**Your instructions:**
Word for word, restate the entries below and exclude every image.

**Extracted records:**
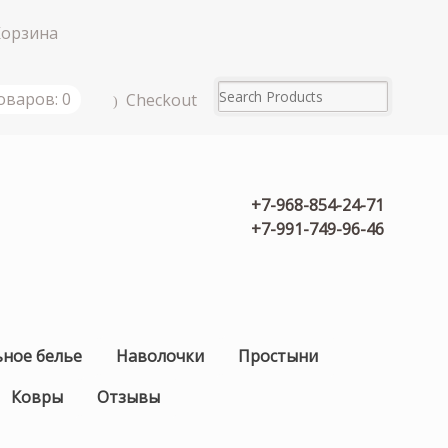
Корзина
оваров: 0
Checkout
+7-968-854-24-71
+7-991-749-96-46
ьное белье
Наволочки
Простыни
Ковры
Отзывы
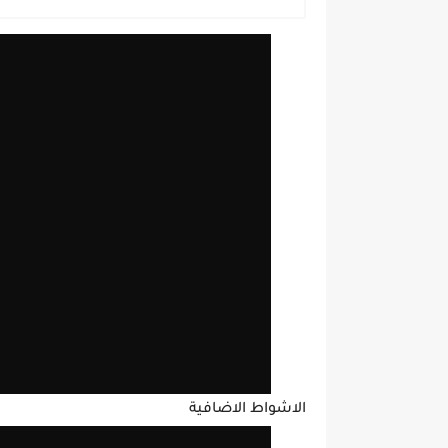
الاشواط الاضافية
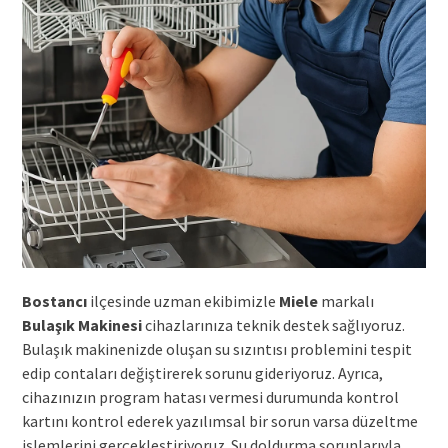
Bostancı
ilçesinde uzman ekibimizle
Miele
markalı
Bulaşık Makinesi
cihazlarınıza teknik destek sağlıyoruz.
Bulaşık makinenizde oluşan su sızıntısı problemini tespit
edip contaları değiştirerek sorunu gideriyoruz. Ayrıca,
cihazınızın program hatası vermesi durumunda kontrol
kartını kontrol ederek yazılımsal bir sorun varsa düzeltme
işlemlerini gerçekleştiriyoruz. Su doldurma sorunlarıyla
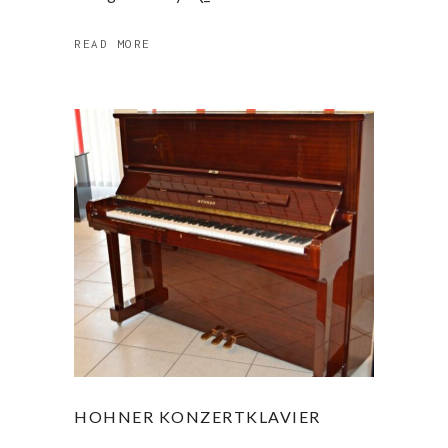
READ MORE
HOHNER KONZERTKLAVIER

**Solution:**
Корзина
оваров: 0
Checkout
+7-968-854-24-71
+7-991-749-96-46
ьное белье
Наволочки
Простыни
Ковры
Отзывы
الاشواط الاضافية
Bostancı
ilçesinde uzman ekibimizle
Miele
markalı
Bulaşık Makinesi
cihazlarınıza teknik destek sağlıyoruz.
Bulaşık makinenizde oluşan su sızıntısı problemini tespit
edip contaları değiştirerek sorunu gideriyoruz. Ayrıca,
cihazınızın program hatası vermesi durumunda kontrol
kartını kontrol ederek yazılımsal bir sorun varsa düzeltme
işlemlerini gerçekleştiriyoruz. Su doldurma sorunlarıyla
READ MORE
HOHNER KONZERTKLAVIER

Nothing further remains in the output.